Each entry should be restated word for word, with all pictures left out.

-- GIVEN RECORDS --
○ ○ ○ ○ ○

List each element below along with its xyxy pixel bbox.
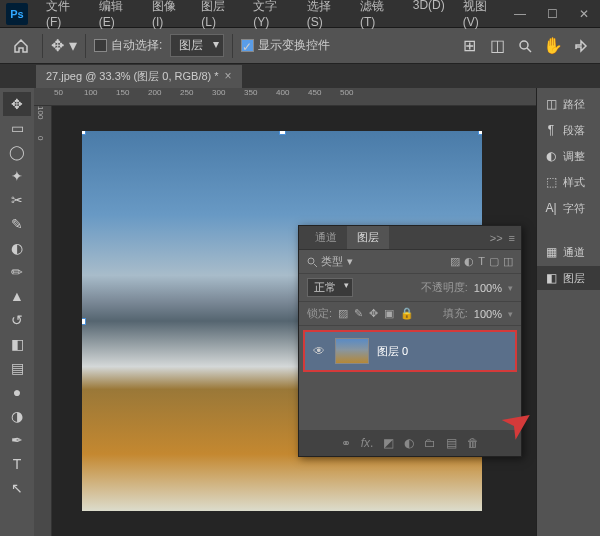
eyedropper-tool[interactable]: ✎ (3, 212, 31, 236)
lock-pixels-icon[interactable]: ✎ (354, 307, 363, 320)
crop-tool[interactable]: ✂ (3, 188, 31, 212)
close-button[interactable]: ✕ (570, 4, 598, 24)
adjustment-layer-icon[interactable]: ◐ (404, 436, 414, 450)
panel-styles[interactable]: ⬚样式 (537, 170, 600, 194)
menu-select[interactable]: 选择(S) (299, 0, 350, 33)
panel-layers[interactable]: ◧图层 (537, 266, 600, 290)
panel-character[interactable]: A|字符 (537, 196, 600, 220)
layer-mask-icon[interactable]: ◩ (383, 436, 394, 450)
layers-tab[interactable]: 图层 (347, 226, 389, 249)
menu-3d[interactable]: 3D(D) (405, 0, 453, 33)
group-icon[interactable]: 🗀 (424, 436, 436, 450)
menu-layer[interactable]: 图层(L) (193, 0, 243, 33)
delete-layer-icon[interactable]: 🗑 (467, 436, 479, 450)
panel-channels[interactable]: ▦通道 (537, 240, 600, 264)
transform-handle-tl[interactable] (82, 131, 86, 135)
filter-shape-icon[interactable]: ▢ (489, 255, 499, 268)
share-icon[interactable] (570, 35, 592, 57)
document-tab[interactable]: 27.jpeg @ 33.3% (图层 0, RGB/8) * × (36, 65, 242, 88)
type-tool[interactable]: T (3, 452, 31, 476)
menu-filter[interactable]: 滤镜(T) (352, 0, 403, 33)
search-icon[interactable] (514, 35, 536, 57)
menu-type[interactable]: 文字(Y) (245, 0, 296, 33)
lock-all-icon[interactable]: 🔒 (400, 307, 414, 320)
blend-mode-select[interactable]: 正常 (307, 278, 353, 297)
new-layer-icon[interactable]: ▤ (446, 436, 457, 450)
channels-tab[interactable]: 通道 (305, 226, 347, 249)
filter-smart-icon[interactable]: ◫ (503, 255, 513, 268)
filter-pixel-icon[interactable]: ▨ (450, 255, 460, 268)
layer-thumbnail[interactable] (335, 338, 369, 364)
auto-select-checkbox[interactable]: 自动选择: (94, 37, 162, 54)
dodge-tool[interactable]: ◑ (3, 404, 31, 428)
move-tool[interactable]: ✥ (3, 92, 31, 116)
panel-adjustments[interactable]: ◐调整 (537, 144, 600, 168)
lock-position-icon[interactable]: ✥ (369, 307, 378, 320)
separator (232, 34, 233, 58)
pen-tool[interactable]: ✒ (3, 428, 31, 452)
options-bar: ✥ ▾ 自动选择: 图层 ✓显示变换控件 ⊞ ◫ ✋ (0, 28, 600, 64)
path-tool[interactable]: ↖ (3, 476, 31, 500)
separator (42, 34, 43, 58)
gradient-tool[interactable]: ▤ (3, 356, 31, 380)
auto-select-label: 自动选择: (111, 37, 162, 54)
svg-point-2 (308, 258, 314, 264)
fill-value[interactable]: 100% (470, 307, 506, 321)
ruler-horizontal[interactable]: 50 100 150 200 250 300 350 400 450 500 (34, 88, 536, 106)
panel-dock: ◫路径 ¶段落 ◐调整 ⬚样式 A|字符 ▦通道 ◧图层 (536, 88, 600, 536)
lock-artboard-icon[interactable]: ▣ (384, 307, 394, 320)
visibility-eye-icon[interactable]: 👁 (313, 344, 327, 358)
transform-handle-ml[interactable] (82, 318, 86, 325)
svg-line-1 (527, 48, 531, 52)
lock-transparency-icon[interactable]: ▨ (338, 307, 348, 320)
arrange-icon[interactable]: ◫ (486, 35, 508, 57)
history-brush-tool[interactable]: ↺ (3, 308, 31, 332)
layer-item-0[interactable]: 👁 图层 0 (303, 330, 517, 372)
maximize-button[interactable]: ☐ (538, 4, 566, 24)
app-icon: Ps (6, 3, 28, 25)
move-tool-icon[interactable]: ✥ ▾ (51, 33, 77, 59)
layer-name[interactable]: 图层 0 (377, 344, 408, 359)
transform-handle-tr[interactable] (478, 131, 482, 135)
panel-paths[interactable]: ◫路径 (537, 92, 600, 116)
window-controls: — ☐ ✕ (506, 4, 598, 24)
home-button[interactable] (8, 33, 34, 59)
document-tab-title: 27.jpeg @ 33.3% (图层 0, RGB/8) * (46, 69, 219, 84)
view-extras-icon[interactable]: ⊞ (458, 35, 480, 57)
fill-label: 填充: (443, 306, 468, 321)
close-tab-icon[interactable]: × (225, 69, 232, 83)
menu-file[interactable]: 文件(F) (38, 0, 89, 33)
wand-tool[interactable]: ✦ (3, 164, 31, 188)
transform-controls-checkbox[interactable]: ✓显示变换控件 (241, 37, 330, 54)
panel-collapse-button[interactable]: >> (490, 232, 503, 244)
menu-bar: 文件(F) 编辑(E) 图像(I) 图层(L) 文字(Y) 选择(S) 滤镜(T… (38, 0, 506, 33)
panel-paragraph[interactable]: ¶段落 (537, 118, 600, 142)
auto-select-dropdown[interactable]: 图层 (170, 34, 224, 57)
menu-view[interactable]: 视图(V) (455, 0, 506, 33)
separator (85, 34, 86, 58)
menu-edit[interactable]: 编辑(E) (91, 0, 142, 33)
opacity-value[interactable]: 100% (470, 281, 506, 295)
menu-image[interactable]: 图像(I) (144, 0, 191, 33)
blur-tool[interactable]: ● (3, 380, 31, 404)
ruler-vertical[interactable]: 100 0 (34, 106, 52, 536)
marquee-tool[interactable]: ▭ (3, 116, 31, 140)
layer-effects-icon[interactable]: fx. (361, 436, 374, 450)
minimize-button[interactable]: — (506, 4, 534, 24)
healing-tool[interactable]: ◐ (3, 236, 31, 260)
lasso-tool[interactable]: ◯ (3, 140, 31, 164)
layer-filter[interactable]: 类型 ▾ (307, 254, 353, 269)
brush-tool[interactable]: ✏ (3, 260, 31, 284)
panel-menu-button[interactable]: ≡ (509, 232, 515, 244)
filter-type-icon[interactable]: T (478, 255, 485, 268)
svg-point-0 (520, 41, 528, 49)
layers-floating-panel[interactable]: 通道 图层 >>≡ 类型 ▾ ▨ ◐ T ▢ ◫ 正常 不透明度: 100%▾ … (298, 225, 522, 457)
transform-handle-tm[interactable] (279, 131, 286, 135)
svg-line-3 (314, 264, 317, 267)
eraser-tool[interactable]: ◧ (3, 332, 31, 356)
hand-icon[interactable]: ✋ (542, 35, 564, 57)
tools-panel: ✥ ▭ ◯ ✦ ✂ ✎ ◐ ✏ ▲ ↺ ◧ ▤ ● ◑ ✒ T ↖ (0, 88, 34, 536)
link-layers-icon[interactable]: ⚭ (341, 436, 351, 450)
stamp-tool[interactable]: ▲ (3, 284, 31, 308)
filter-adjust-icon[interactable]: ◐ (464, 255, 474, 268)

○ ○ ○ ○ ○

-- RESULT OF THIS EXERCISE --
List each element below along with its xyxy pixel bbox.
eyedropper-tool[interactable]: ✎ (3, 212, 31, 236)
lock-pixels-icon[interactable]: ✎ (354, 307, 363, 320)
crop-tool[interactable]: ✂ (3, 188, 31, 212)
close-button[interactable]: ✕ (570, 4, 598, 24)
adjustment-layer-icon[interactable]: ◐ (404, 436, 414, 450)
panel-styles[interactable]: ⬚样式 (537, 170, 600, 194)
menu-select[interactable]: 选择(S) (299, 0, 350, 33)
panel-layers[interactable]: ◧图层 (537, 266, 600, 290)
panel-character[interactable]: A|字符 (537, 196, 600, 220)
layer-mask-icon[interactable]: ◩ (383, 436, 394, 450)
layers-tab[interactable]: 图层 (347, 226, 389, 249)
menu-3d[interactable]: 3D(D) (405, 0, 453, 33)
group-icon[interactable]: 🗀 (424, 436, 436, 450)
menu-layer[interactable]: 图层(L) (193, 0, 243, 33)
delete-layer-icon[interactable]: 🗑 (467, 436, 479, 450)
panel-channels[interactable]: ▦通道 (537, 240, 600, 264)
transform-handle-tl[interactable] (82, 131, 86, 135)
filter-shape-icon[interactable]: ▢ (489, 255, 499, 268)
share-icon[interactable] (570, 35, 592, 57)
document-tab[interactable]: 27.jpeg @ 33.3% (图层 0, RGB/8) * × (36, 65, 242, 88)
type-tool[interactable]: T (3, 452, 31, 476)
menu-filter[interactable]: 滤镜(T) (352, 0, 403, 33)
search-icon[interactable] (514, 35, 536, 57)
menu-type[interactable]: 文字(Y) (245, 0, 296, 33)
lock-all-icon[interactable]: 🔒 (400, 307, 414, 320)
blend-mode-select[interactable]: 正常 (307, 278, 353, 297)
new-layer-icon[interactable]: ▤ (446, 436, 457, 450)
channels-tab[interactable]: 通道 (305, 226, 347, 249)
filter-smart-icon[interactable]: ◫ (503, 255, 513, 268)
filter-pixel-icon[interactable]: ▨ (450, 255, 460, 268)
layer-thumbnail[interactable] (335, 338, 369, 364)
auto-select-checkbox[interactable]: 自动选择: (94, 37, 162, 54)
dodge-tool[interactable]: ◑ (3, 404, 31, 428)
move-tool[interactable]: ✥ (3, 92, 31, 116)
panel-adjustments[interactable]: ◐调整 (537, 144, 600, 168)
lock-position-icon[interactable]: ✥ (369, 307, 378, 320)
separator (232, 34, 233, 58)
pen-tool[interactable]: ✒ (3, 428, 31, 452)
options-bar: ✥ ▾ 自动选择: 图层 ✓显示变换控件 ⊞ ◫ ✋ (0, 28, 600, 64)
path-tool[interactable]: ↖ (3, 476, 31, 500)
separator (42, 34, 43, 58)
gradient-tool[interactable]: ▤ (3, 356, 31, 380)
auto-select-label: 自动选择: (111, 37, 162, 54)
svg-point-2 (308, 258, 314, 264)
fill-value[interactable]: 100% (470, 307, 506, 321)
ruler-horizontal[interactable]: 50 100 150 200 250 300 350 400 450 500 (34, 88, 536, 106)
panel-dock: ◫路径 ¶段落 ◐调整 ⬚样式 A|字符 ▦通道 ◧图层 (536, 88, 600, 536)
lock-artboard-icon[interactable]: ▣ (384, 307, 394, 320)
visibility-eye-icon[interactable]: 👁 (313, 344, 327, 358)
transform-handle-ml[interactable] (82, 318, 86, 325)
svg-line-1 (527, 48, 531, 52)
lock-transparency-icon[interactable]: ▨ (338, 307, 348, 320)
arrange-icon[interactable]: ◫ (486, 35, 508, 57)
history-brush-tool[interactable]: ↺ (3, 308, 31, 332)
layer-item-0[interactable]: 👁 图层 0 (303, 330, 517, 372)
maximize-button[interactable]: ☐ (538, 4, 566, 24)
app-icon: Ps (6, 3, 28, 25)
move-tool-icon[interactable]: ✥ ▾ (51, 33, 77, 59)
layer-name[interactable]: 图层 0 (377, 344, 408, 359)
transform-handle-tr[interactable] (478, 131, 482, 135)
panel-paths[interactable]: ◫路径 (537, 92, 600, 116)
window-controls: — ☐ ✕ (506, 4, 598, 24)
home-button[interactable] (8, 33, 34, 59)
document-tab-title: 27.jpeg @ 33.3% (图层 0, RGB/8) * (46, 69, 219, 84)
view-extras-icon[interactable]: ⊞ (458, 35, 480, 57)
fill-label: 填充: (443, 306, 468, 321)
close-tab-icon[interactable]: × (225, 69, 232, 83)
menu-file[interactable]: 文件(F) (38, 0, 89, 33)
wand-tool[interactable]: ✦ (3, 164, 31, 188)
transform-controls-checkbox[interactable]: ✓显示变换控件 (241, 37, 330, 54)
panel-collapse-button[interactable]: >> (490, 232, 503, 244)
menu-bar: 文件(F) 编辑(E) 图像(I) 图层(L) 文字(Y) 选择(S) 滤镜(T… (38, 0, 506, 33)
panel-paragraph[interactable]: ¶段落 (537, 118, 600, 142)
auto-select-dropdown[interactable]: 图层 (170, 34, 224, 57)
menu-view[interactable]: 视图(V) (455, 0, 506, 33)
separator (85, 34, 86, 58)
menu-edit[interactable]: 编辑(E) (91, 0, 142, 33)
opacity-value[interactable]: 100% (470, 281, 506, 295)
menu-image[interactable]: 图像(I) (144, 0, 191, 33)
blur-tool[interactable]: ● (3, 380, 31, 404)
ruler-vertical[interactable]: 100 0 (34, 106, 52, 536)
marquee-tool[interactable]: ▭ (3, 116, 31, 140)
layer-effects-icon[interactable]: fx. (361, 436, 374, 450)
minimize-button[interactable]: — (506, 4, 534, 24)
healing-tool[interactable]: ◐ (3, 236, 31, 260)
lasso-tool[interactable]: ◯ (3, 140, 31, 164)
layer-filter[interactable]: 类型 ▾ (307, 254, 353, 269)
brush-tool[interactable]: ✏ (3, 260, 31, 284)
panel-menu-button[interactable]: ≡ (509, 232, 515, 244)
filter-type-icon[interactable]: T (478, 255, 485, 268)
svg-point-0 (520, 41, 528, 49)
layers-floating-panel[interactable]: 通道 图层 >>≡ 类型 ▾ ▨ ◐ T ▢ ◫ 正常 不透明度: 100%▾ … (298, 225, 522, 457)
transform-handle-tm[interactable] (279, 131, 286, 135)
svg-line-3 (314, 264, 317, 267)
eraser-tool[interactable]: ◧ (3, 332, 31, 356)
hand-icon[interactable]: ✋ (542, 35, 564, 57)
tools-panel: ✥ ▭ ◯ ✦ ✂ ✎ ◐ ✏ ▲ ↺ ◧ ▤ ● ◑ ✒ T ↖ (0, 88, 34, 536)
link-layers-icon[interactable]: ⚭ (341, 436, 351, 450)
stamp-tool[interactable]: ▲ (3, 284, 31, 308)
filter-adjust-icon[interactable]: ◐ (464, 255, 474, 268)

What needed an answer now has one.